Karina Talarico egresó del “Comercial Nocturno” con mucho esfuerzo, intercalando las horas de lectura de apuntes con las horas dedicadas al trabajo y acomodando los horarios para cumplir con todo. En ese momento su sueño era estudiar la carrera de Ciencias Políticas pero la imposibilidad económica de estudiar fuera de la ciudad la obligó a cambiar de planes: “No me quedó otra que meterme en el Instituto y estudiar para maestra Inicial”, recordó.
Pero la ciudad creció y su posición como cabecera de Departamento Judicial generó las condiciones para el desembarco de la Extensión de la Facultad de Derecho de la Universidad Nacional de Lomas de Zamora. Y así llegó una nueva oportunidad. Talarico se inscribió en el grupo que conformaría la primera Promoción de Egresados, y lo hizo con quien fuera su pareja Juan Domingo Cicoria, fallecido prematuramente siendo un alto funcionario de la actual AFIP.
“La primera materia era historia -cuenta Karina- que mucho no me gustaba, así que me había asustado mucho. Cuando faltaban dos semanas para dar el primer examen le dije a Juan: Yo abandono; y él me contestó: No, si vos abandonás, yo también abandono”. Fue suficiente para darse fuerzas.
Con el título de abogada bajo el brazo, Karina soñaba con hacer la carrera judicial, y entre las opciones sentía que su pasión iba por el lado del Derecho Penal. Lo fue cumpliendo paso a paso, con una enorme responsabilidad, ejerciendo distintos roles en “la trinchera” de la Fiscalía, y con el reconocimiento pleno de sus pares. Quienes la conocen la describen como una funcionaria estudiosa, preparada, precisa en sus conceptos siempre, con una mirada siempre puesta en el lugar del otro, reconocida como una buena compañera, y respetuosa del rol de los demás.
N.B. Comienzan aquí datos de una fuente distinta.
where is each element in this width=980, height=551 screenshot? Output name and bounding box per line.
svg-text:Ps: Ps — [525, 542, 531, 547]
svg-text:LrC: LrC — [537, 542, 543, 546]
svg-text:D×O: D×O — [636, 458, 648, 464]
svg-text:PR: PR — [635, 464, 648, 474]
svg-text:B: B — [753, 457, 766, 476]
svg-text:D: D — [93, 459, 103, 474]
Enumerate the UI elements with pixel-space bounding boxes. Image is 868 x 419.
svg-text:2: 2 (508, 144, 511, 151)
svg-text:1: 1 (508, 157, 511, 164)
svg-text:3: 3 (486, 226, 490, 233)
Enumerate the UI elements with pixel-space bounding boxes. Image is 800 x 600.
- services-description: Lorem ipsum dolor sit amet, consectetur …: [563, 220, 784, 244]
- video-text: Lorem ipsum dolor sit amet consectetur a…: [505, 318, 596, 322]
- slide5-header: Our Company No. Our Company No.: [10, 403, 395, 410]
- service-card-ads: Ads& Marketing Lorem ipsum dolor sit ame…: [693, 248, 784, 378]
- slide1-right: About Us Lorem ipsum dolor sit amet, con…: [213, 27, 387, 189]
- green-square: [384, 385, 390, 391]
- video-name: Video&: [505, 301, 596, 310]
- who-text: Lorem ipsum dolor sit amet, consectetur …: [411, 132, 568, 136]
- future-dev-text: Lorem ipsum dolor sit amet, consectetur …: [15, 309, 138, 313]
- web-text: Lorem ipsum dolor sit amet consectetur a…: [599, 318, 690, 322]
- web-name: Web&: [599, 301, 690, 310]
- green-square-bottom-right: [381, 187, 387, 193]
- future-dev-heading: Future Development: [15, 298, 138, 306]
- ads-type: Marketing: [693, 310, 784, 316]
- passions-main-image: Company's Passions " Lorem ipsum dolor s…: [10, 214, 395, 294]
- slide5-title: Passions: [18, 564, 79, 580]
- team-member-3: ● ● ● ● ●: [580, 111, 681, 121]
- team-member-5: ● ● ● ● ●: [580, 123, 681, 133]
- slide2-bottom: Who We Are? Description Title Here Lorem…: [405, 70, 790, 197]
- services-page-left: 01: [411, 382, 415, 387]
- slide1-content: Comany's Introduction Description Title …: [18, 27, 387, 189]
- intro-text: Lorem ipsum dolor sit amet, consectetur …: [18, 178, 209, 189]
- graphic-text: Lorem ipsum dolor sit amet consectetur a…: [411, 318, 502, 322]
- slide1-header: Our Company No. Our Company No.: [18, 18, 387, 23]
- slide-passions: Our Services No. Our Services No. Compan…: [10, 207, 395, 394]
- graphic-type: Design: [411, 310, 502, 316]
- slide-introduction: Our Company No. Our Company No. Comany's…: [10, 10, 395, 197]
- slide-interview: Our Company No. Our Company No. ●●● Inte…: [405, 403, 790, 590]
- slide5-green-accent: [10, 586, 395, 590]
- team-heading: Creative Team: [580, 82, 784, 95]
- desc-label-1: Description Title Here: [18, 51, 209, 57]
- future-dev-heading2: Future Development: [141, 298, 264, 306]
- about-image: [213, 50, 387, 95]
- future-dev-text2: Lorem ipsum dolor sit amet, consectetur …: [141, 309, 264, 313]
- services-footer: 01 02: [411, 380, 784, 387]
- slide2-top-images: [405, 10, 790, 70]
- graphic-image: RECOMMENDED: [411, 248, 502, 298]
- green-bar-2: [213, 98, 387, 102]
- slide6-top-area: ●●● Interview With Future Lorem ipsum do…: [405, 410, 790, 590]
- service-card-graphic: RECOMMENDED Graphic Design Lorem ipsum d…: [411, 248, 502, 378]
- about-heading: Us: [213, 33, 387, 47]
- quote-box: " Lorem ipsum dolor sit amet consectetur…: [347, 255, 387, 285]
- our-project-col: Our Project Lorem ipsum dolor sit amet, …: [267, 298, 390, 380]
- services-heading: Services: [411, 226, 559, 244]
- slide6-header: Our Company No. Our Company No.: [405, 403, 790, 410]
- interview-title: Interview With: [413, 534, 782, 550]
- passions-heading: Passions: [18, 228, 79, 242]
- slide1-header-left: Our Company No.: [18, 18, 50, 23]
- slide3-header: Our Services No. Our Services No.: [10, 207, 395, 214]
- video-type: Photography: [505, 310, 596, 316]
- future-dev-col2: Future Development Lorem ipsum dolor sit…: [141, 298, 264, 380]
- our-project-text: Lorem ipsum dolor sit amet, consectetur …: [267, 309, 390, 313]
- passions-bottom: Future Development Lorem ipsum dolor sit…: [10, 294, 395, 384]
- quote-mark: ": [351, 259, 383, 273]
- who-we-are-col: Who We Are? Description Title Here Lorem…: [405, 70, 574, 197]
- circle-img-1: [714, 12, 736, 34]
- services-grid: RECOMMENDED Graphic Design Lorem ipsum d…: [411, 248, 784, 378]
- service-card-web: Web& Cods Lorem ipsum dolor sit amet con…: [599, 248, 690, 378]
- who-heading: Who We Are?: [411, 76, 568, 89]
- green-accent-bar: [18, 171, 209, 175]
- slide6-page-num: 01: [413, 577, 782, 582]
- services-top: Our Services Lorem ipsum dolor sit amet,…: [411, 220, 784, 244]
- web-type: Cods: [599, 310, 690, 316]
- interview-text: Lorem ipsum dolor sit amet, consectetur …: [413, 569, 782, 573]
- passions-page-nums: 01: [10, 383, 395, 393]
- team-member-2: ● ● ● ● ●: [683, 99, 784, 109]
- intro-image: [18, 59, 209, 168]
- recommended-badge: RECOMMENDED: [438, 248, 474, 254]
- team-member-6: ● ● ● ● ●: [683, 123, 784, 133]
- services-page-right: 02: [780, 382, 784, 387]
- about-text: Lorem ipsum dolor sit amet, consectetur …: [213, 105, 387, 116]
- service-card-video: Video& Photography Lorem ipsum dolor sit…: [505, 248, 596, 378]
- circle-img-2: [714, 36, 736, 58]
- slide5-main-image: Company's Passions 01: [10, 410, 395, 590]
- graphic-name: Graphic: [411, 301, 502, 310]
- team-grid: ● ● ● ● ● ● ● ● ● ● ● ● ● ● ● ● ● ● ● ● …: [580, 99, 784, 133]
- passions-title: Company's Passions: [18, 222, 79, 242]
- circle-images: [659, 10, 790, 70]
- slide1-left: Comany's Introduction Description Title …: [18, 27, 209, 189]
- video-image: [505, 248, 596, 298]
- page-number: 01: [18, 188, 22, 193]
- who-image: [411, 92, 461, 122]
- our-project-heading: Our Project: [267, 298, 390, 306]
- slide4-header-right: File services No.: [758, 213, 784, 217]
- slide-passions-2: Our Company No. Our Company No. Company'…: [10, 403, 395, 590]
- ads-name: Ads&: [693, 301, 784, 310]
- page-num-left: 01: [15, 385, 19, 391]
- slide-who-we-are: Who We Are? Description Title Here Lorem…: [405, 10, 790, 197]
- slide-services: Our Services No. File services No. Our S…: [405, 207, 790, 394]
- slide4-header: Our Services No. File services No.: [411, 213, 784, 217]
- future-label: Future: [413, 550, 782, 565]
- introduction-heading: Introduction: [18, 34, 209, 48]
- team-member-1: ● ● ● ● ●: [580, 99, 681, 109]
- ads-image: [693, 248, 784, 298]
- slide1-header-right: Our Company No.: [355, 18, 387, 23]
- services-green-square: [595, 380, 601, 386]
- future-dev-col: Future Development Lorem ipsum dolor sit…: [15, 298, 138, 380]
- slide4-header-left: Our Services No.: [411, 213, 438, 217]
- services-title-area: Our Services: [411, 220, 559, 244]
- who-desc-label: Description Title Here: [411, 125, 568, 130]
Entre sus virtudes también figura la paciencia. Tanto que juró hoy 1° de diciembre un cargo que estaba pendiente de cubrir hacía 10 años en el Ministerio Público Fiscal de Trenque Lauquen.
Estará de ahora en más al mando de la UFI N° 4, que ocuparan anteriormente, entre otros, los fiscales Walter Vicente y Leandro Cortellezzi, y que atiende casos de Trenque Lauquen y Tres Lomas, de acuerdo al diseño de trabajo establecido por el Fiscal General Roberto Rubio.
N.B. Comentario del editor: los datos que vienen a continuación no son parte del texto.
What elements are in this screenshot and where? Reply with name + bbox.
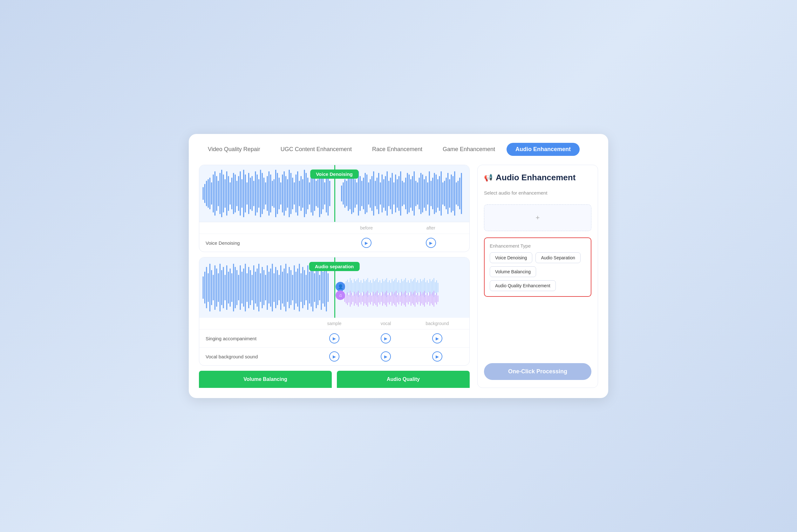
- play-vocal-vocal[interactable]: ▶: [360, 352, 412, 362]
- play-vocal-singing[interactable]: ▶: [360, 333, 412, 343]
- play-background-singing[interactable]: ▶: [412, 333, 463, 343]
- svg-rect-66: [314, 176, 315, 211]
- svg-rect-91: [366, 175, 367, 212]
- svg-rect-130: [432, 178, 433, 209]
- svg-rect-344: [413, 292, 414, 305]
- svg-rect-348: [419, 296, 419, 302]
- svg-rect-294: [346, 294, 346, 303]
- play-btn[interactable]: ▶: [329, 333, 339, 343]
- svg-rect-137: [444, 181, 445, 206]
- play-before-btn[interactable]: ▶: [361, 238, 372, 248]
- svg-rect-339: [406, 295, 407, 303]
- svg-rect-218: [321, 265, 322, 310]
- svg-rect-186: [267, 265, 268, 310]
- svg-rect-99: [380, 183, 381, 205]
- play-after[interactable]: ▶: [399, 238, 463, 248]
- svg-rect-297: [350, 291, 350, 307]
- svg-rect-3: [208, 179, 209, 208]
- svg-rect-298: [351, 293, 352, 304]
- tab-audio[interactable]: Audio Enhancement: [507, 143, 580, 156]
- svg-rect-116: [409, 175, 410, 212]
- svg-rect-296: [349, 295, 349, 303]
- svg-rect-5: [211, 183, 212, 205]
- svg-rect-234: [359, 282, 360, 293]
- play-before[interactable]: ▶: [334, 238, 399, 248]
- tab-ugc[interactable]: UGC Content Enhancement: [272, 143, 361, 156]
- svg-rect-131: [434, 173, 435, 214]
- play-btn[interactable]: ▶: [432, 333, 442, 343]
- svg-rect-103: [387, 171, 388, 215]
- svg-rect-155: [215, 265, 215, 310]
- svg-rect-345: [415, 291, 415, 307]
- svg-rect-208: [304, 270, 305, 305]
- svg-rect-166: [233, 264, 234, 311]
- svg-rect-100: [382, 175, 383, 212]
- svg-rect-110: [399, 176, 399, 211]
- svg-rect-0: [203, 187, 204, 200]
- play-background-vocal[interactable]: ▶: [412, 352, 463, 362]
- svg-rect-321: [382, 292, 383, 306]
- svg-rect-119: [414, 171, 415, 215]
- svg-rect-285: [428, 283, 429, 292]
- svg-rect-248: [378, 282, 379, 293]
- svg-rect-305: [361, 293, 361, 304]
- tag-voice-denoising[interactable]: Voice Denoising: [490, 252, 532, 263]
- svg-rect-24: [243, 170, 244, 217]
- svg-rect-243: [372, 283, 372, 292]
- svg-rect-82: [351, 173, 352, 214]
- play-btn[interactable]: ▶: [381, 333, 391, 343]
- tab-race[interactable]: Race Enhancement: [363, 143, 431, 156]
- svg-rect-170: [240, 265, 241, 310]
- svg-rect-60: [304, 170, 305, 217]
- play-sample-vocal[interactable]: ▶: [309, 352, 360, 362]
- svg-rect-352: [424, 291, 425, 307]
- svg-rect-43: [275, 170, 276, 217]
- svg-rect-83: [353, 175, 354, 212]
- svg-rect-121: [417, 183, 418, 205]
- svg-rect-101: [383, 179, 384, 208]
- upload-box[interactable]: +: [484, 205, 592, 231]
- svg-rect-333: [399, 293, 399, 304]
- svg-rect-214: [314, 273, 315, 302]
- tag-audio-separation[interactable]: Audio Separation: [536, 252, 580, 263]
- row-label-vocal: Vocal background sound: [205, 354, 309, 359]
- play-btn[interactable]: ▶: [432, 352, 442, 362]
- panel-title-row: 📢 Audio Enhancement: [484, 173, 592, 183]
- svg-rect-54: [294, 183, 295, 205]
- svg-rect-291: [436, 280, 437, 295]
- svg-rect-329: [393, 294, 394, 303]
- svg-rect-353: [425, 295, 426, 303]
- one-click-processing-button[interactable]: One-Click Processing: [484, 363, 592, 380]
- tag-audio-quality[interactable]: Audio Quality Enhancement: [490, 280, 556, 291]
- play-after-btn[interactable]: ▶: [426, 238, 436, 248]
- svg-rect-112: [402, 181, 403, 206]
- svg-rect-164: [230, 268, 231, 307]
- tab-game[interactable]: Game Enhancement: [434, 143, 504, 156]
- svg-rect-31: [255, 171, 256, 215]
- svg-rect-238: [365, 281, 365, 294]
- tag-volume-balancing[interactable]: Volume Balancing: [490, 266, 536, 277]
- svg-rect-188: [270, 268, 271, 307]
- svg-rect-156: [216, 268, 217, 307]
- play-sample-singing[interactable]: ▶: [309, 333, 360, 343]
- play-btn[interactable]: ▶: [381, 352, 391, 362]
- play-btn[interactable]: ▶: [329, 352, 339, 362]
- background-label: background: [412, 321, 463, 326]
- svg-rect-95: [373, 171, 374, 215]
- svg-rect-312: [370, 293, 371, 304]
- svg-rect-135: [441, 171, 442, 215]
- svg-rect-94: [372, 176, 373, 211]
- svg-rect-202: [294, 265, 295, 310]
- svg-rect-129: [431, 181, 432, 206]
- audio-separation-badge: Audio separation: [309, 262, 360, 271]
- svg-rect-8: [216, 176, 217, 211]
- svg-rect-351: [423, 292, 423, 305]
- svg-rect-118: [412, 176, 413, 211]
- svg-rect-75: [329, 181, 330, 206]
- svg-rect-128: [429, 171, 430, 215]
- tab-video-quality[interactable]: Video Quality Repair: [199, 143, 269, 156]
- svg-rect-32: [257, 175, 258, 212]
- svg-rect-152: [210, 264, 211, 311]
- svg-rect-73: [326, 175, 327, 212]
- row-label-singing: Singing accompaniment: [205, 336, 309, 341]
Justamente Rubio fue quien, en el acto de jura de Talarico, tuvo un gesto sencillo pero profundamente emotivo al convocar a Juan Cicoria, el hijo de 15 años de Karina, a que estampara su rúbrica en el acta de designación. “La familia de un funcionario es también funcionario de alguna manera”, deslizó Rubio con sensibilidad y teniendo presente el esfuerzo y las horas que se le dedica a la función en este tipo de cargos. Esa frase fue asentida por la gran cantidad de presentes en el salón auditorio del Centro Cívico, que estuvo colmado para acompañar a Talarico.
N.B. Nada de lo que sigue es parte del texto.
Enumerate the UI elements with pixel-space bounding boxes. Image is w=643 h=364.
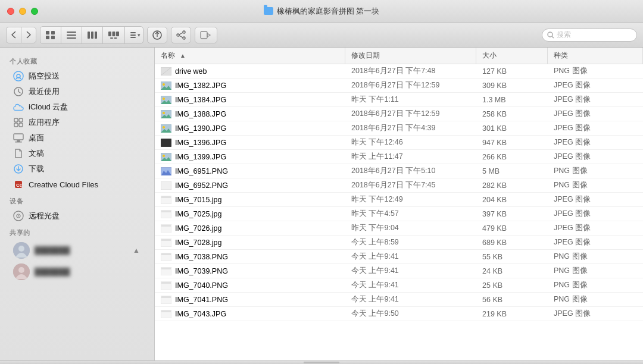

Familiares, amigos, funcionarios judiciales, magistrados de juzgados, de la Cámara de Apelaciones y Garantías, del Tribunal Oral, la plana mayor de la Policía de Seguridad y de Investigaciones, colegas fiscales, representantes del Colegio de Magistrados y del Colegio de Abogados de Trenque Lauquen, abogados litigantes, el Secretario de Gobierno municipal Gustavo Marchabalo en representación del intendente, y el diputado provincial Valentín Miranda, entre otros, ocuparon casi por completo el auditorio del Centro Cívico para el acto donde Pamela González hizo las veces de maestra de ceremonia.

Talarico juró a las 12:00 y con la firma autorizada arrancó a meterse en el trabajo del día a día, absorbida por expedientes, carpetas y una apretada agenda de juicios, declaraciones y reuniones, acompañada por todo el equipo de la UFI 4. Es que desde hoy mismo está en turno.
“Mi objetivo será centrar mi preocupación en la protección de las víctimas, en el trabajo con ellas, en la búsqueda pruebas, en el acompañamiento y en facilitarles el acceso a la Justicia”, confesó momentos previos a la toma de posesión del cargo en un breve diálogo con el periodista Marcos Borrás del diario La Opinión.
“Me espera una gran tarea con mucho compromiso y respeto”.